Desconocido... Nunca las he dicho y, creo, tampoco he oído a nadie hacer esas "sinéresis", excepto quizás con "alcohol" (con la palabra, no por estar borracho, que también).

Saludos
Edito: ni creo haber oído tampoco "Abraham" de ninguna otra forma que "a-bra-aM".


----------



## Agró

Circunflejo said:


> ¿Cuándo dice que ocurre eso?


_ibídem_, en § 139
*Vocales iguales, con acento, en una misma palabra*
Cuando las vocales iguales se hallan dentro de una misma palabra, su reducción a una sola sílaba es también corriente en la pronunciación rápida y familiar; pero con más frecuencia que cuando su enlace resulta del contacto de unas palabras con otras, cada vocal se pronuncia en una sílaba distinta en el momento en que la expresión se hace algo esmerada o ceremoniosa: _alcohol_ [al.kól] o [al.ko.ól], _azahar_ [a.'θar] o [a.θa.ár]...
Hay, además, algunas palabras como _creencia,_ _mohoso _y _loor_, en que el uso rechaza constantemente la reducción de las vocales a una sola sílaba.


----------



## Rocko!

Hay un lingüista llamado George Yule que dice:


> Las vocales también desaparecen, especialmente cuando coinciden dos vocales iguales, como en el caso de [alkól], como pronunciación de _alcohol_, o [albáka] de _albahaca_.
> La asimiliación y la elisión se producen en el habla de todo el mundo y no se deben considerar como una forma de pereza o de descuido. De hecho, el intento deliberado por evitar estos patrones regulares de asimilación y elisión de una lengua determinada daría como resultado un habla artificial.

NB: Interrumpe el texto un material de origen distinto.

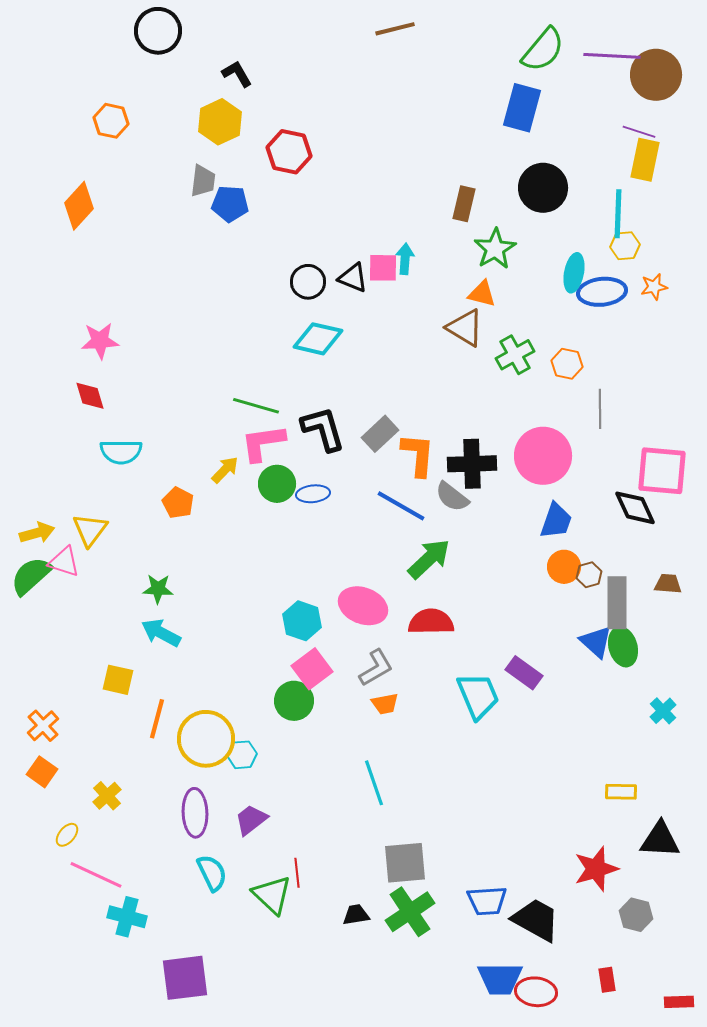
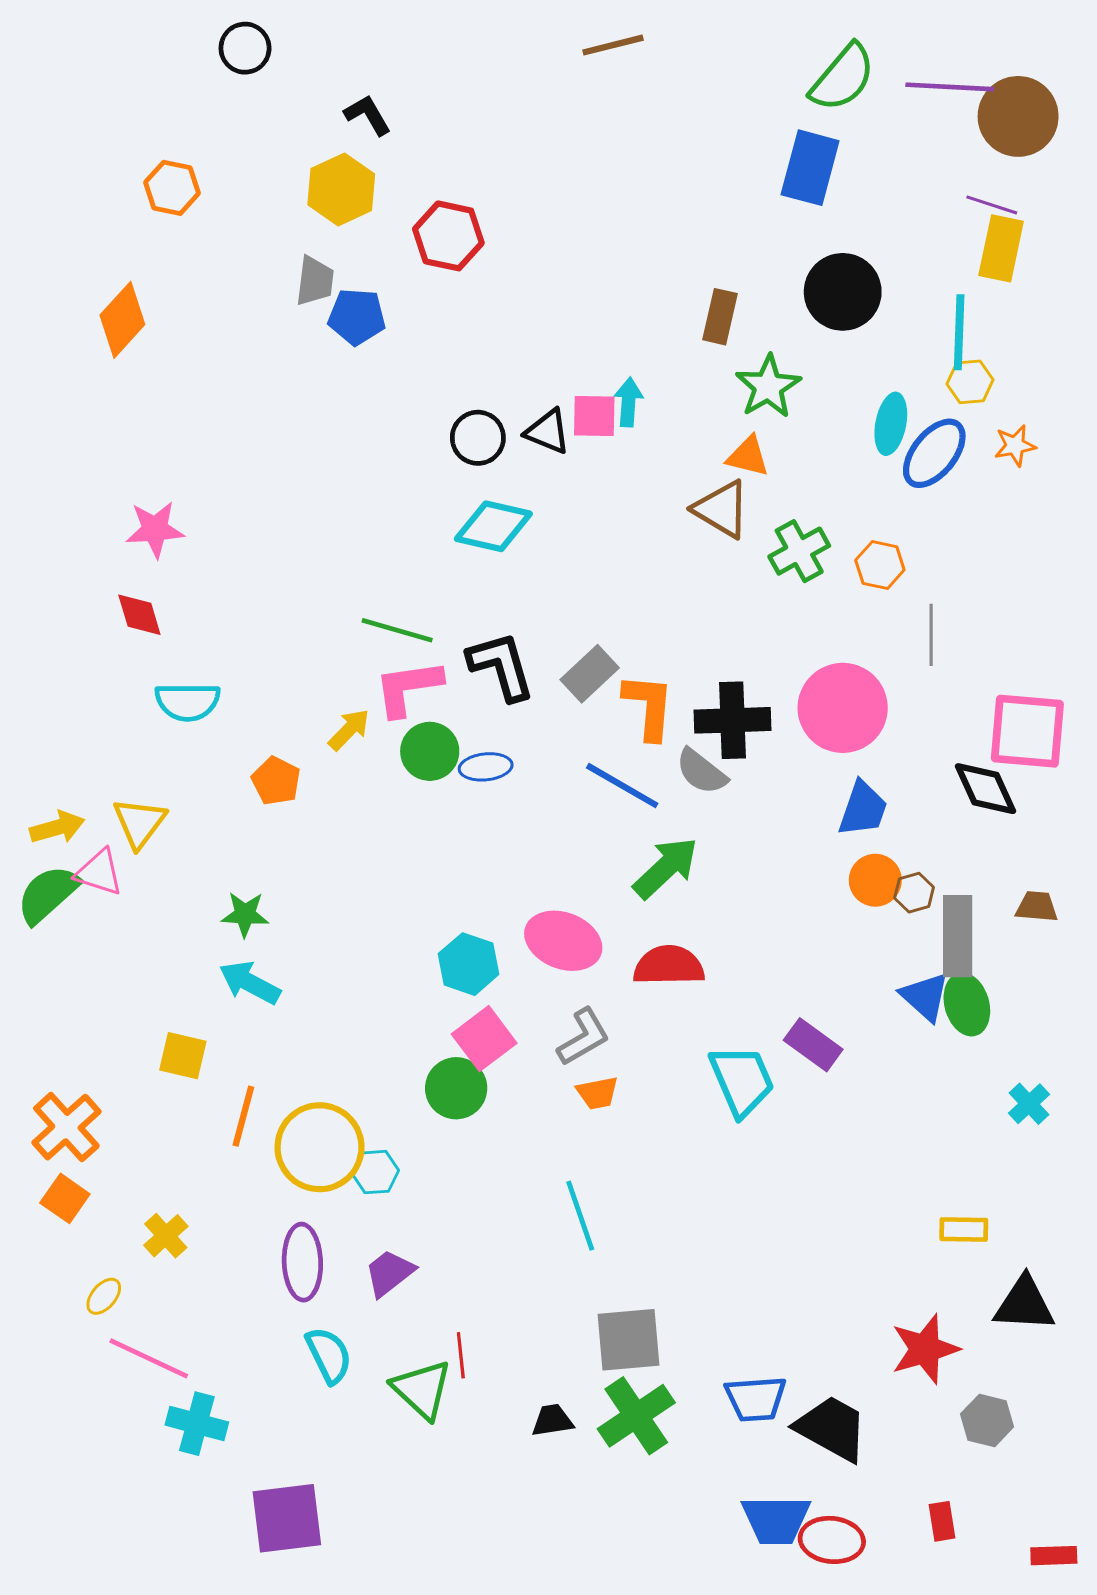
black circle: (158, 31) -> (245, 48), size x0.7
blue ellipse: (602, 292) -> (934, 453), turned -45
orange cross: (43, 726) -> (66, 1127), size x1.4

George Yule. (2004). _El lenguaje_. Pág. 72. Ediciones Akal.

Supongo que lo del "habla artificial" se refiere a lo que sucede cuando la mayoría de la población de un lugar ya no dice las dos vocales juntas. Por aquí en donde vivo, de vez en cuando sucede que alguna persona recrimine a los demás el hecho de que solo usemos una vocal para pronunciar "alcohol". La gente joven se sorprende. Yo alcancé a oir que mis abuelos digan "al-co-ol" cuando vivían, por eso no me extraña tanto, pero sí me sonaba raro (¿artificial?) porque en el colegio me enseñaron "al-col".


----------



## Circunflejo

Agró said:


> Cuando las vocales iguales se hallan dentro de una misma palabra, su reducción a una sola sílaba es también corriente en la pronunciación rápida y familiar


Pues de todas las palabras que se han puesto de ejemplo, la única en la que hago la susodicha sinéresis es en alcohol.


----------



## Calambur

No_C_Nada. said:


> ¿Cómo se pronuncia Abraham: a-bram o a-bra-am?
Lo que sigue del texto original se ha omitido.